Thinking thinking thinking. Memories and such. Like flitty little fireflies blinking on and off. Writing about my past music moments, the stories take on a sepia tone like old photographs, or maybe more like clippings or stills from the middle of a scene, or the very beginning or end. Not a flow from the start to the finish.
In August of 1991, I walked into a hotel room with two twin beds. On one sat Kurt Cobain and on the other sat David Grohl. Outside NYC was molten with summer heat (a bit like it is currently) so that the over-AC’d room was prickly cold, which I’ve decided accounted for the goosebumps. I’d been listening to Nirvana’s Nevermind advance cassette on wash&repeat nonstop to the degree I was sure the tape would snap. Something about it. Everything about it. Moved me in a way I hadn’t been for a long long time. The thing I’d loved about music was the loss of control. Back then it felt freeing.
I walked into the room to find them there, Kurt and David, no Kris, can’t remember why not him. I was going to turn on the tape recorder and ask them questions. Be a journalist for SPIN, which was my job. Weirdly, the question and answer requirement was my least favorite part of the job. What could I ask them that hadn’t already been asked? Even with a band who were just stepping into a larger spotlight. Or maybe the actual question was What could I ask that would make me seem cool and hip and completely wink-wink in on the fact that interviews were necessary evils and really I’d rather you just pretend like I’m your friend and act normal. In retrospect, it does amaze me how often I flat-out tried to ignore the fact that my job was to do just that: ask questions uncomfortable, inconvenient, informative, fun.
In this case, I started softball. I had a few having to do with the issue of selling out and how much money they got for an advance—probing stuff—I didn’t really want to even know those answers to be honest. I mostly just wanted to hang out in this air-conditioned room with members of a band whose music I was transported by. After a couple of questions (how’s New York treating you? What are you doing while you’re here? blah, blah, blah.), Kurt announced that in X-amount of minutes he was going to be sick. As I remember it, I nodded as if he’d just told me his favorite ice cream flavor was Rocky Road. Then, true to his word, he got up, went into the bathroom and did what he said he was going to do (I’m guessing. I couldn’t actually hear anything). David explained they’d been to a party the night before…something he ate…hungover…etc. I didn’t know anything personal about Kurt Cobain at the time. I just loved the music. The out-of-body performances even when he was sitting in a swiveling office chair. Eventually, he came back and we carried on. Maybe he was a little less present after his return. Again, I don’t remember being overly curious or suspect about it.
It wasn’t until two decades later when I knew more about his struggles with substances that I wondered about the connection between that and him leaving the room during our interview. Funny thing about writing fiction, which I do now, is that you get to use situations and recast them. Maybe it’s to play with seeing how other outcomes might look or what the thing would feel like if the stakes were way higher…or lower. In any case, I used the situation even though the character in my book does not have a name beginning with K and in no way resembles that guy from Nirvana. But the situation was the soil I planted the seed of the scene in.

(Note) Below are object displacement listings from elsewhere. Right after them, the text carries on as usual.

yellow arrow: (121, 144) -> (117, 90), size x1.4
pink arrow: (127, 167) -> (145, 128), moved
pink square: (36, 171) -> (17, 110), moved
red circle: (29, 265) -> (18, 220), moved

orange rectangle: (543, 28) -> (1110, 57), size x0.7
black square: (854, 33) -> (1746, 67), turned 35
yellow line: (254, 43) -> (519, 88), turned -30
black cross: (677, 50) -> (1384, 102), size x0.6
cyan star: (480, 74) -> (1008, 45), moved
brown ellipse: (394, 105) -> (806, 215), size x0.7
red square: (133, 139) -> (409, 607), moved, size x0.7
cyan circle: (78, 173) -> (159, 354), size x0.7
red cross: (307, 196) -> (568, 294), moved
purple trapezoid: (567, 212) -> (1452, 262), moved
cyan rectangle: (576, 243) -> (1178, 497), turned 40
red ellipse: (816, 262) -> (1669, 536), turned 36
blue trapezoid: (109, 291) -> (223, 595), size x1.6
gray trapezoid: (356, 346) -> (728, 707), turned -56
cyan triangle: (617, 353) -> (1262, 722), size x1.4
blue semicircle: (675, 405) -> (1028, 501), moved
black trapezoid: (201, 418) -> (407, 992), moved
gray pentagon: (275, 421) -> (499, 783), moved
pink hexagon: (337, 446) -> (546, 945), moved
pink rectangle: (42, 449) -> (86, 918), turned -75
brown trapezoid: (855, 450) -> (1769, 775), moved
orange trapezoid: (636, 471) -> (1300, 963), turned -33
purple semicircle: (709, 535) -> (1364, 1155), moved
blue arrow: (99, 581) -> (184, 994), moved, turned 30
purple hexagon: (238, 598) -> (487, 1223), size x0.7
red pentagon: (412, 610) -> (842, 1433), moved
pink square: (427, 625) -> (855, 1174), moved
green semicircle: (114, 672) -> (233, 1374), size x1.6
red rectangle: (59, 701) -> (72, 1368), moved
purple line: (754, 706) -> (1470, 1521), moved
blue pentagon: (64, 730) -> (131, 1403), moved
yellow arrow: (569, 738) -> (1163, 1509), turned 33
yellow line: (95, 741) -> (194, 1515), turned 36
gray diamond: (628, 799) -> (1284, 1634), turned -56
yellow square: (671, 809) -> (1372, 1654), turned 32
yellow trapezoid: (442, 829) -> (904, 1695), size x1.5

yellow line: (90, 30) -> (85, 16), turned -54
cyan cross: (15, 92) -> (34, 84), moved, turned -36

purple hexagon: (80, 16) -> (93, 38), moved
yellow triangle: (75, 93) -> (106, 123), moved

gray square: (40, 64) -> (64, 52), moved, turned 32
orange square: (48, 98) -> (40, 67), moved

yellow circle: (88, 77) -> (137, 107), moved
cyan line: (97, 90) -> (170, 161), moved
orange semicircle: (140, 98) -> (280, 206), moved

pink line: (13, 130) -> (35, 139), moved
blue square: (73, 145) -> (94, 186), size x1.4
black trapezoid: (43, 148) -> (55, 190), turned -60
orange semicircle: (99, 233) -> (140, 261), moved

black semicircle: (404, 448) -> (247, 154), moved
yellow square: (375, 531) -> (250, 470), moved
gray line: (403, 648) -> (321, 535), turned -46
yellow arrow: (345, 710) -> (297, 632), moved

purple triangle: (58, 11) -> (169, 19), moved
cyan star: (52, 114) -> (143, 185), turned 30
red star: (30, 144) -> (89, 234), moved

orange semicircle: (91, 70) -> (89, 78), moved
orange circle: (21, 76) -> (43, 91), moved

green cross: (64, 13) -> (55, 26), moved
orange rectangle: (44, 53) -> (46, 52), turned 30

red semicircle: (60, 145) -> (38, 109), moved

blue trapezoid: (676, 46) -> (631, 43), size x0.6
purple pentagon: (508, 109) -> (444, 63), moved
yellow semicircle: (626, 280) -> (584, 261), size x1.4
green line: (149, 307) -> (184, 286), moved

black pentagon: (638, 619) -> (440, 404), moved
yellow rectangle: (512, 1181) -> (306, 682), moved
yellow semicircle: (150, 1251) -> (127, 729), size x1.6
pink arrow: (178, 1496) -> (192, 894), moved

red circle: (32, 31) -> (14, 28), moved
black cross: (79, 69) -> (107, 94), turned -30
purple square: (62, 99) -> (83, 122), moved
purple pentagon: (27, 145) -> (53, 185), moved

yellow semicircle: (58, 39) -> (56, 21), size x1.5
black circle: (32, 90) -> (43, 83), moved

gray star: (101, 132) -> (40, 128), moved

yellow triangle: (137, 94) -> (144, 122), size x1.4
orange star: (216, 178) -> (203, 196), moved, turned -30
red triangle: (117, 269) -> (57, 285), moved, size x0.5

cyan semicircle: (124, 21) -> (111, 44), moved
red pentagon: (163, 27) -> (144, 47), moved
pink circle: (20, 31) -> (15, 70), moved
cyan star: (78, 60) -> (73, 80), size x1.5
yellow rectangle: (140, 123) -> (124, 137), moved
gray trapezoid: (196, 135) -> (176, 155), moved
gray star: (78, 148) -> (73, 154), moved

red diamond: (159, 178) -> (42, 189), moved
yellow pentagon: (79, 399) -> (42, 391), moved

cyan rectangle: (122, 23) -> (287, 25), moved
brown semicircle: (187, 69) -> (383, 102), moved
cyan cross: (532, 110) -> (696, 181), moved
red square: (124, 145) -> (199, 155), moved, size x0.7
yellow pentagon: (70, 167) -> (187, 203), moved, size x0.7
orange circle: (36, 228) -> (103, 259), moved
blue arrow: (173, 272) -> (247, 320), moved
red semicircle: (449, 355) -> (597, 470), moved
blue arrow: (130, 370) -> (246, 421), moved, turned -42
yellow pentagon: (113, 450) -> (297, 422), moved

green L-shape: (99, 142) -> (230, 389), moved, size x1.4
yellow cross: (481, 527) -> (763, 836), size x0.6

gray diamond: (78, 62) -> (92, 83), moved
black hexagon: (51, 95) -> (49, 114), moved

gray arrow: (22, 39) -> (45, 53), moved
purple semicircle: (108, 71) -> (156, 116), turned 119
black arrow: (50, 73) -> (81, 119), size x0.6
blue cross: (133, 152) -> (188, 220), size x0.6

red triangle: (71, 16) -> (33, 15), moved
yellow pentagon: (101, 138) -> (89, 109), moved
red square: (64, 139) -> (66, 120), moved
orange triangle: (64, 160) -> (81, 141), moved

It feels like a gift, these memories, although I also recognize how my relationship with control has morphed over time. While I can’t altogether put guardrails around where those various situations took me back then, looking back I can slow walk them in and out of my mind at will. And the thread that runs through it is the sound and fury of the music. The loss of control I loved back then has in the intervening years become complicated and difficult. Like deep-diving into a cave where it may be dark but it’ll also be exciting. I can swim out at any time. Now that I’m a diver, I know the requirement of having a dive buddy. That’s an incredibly important thing. And although I had good friends back then, I didn’t have a dedicated buddy who knew the way back into the wide open bay and to solid ground. We were all just flailing around, in and out of caves and the like.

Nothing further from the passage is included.